Work through the records below and copy every line that includes "Stellantis".

● ● ● ●

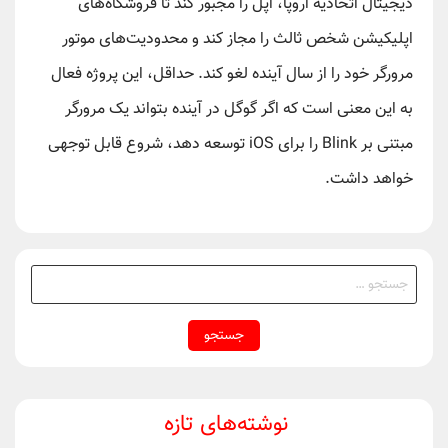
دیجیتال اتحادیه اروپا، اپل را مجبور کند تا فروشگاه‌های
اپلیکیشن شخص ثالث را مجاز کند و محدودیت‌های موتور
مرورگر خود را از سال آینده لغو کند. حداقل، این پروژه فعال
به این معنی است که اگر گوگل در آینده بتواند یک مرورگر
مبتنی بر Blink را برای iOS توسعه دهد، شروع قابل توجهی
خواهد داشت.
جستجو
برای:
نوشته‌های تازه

● ● ● ●

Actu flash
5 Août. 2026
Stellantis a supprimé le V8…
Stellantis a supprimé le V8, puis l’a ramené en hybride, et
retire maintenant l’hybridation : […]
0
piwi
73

● ● ● ●

= EXPECTED ANSWER =
Stellantis a supprimé le V8…
Stellantis a supprimé le V8, puis l’a ramené en hybride, et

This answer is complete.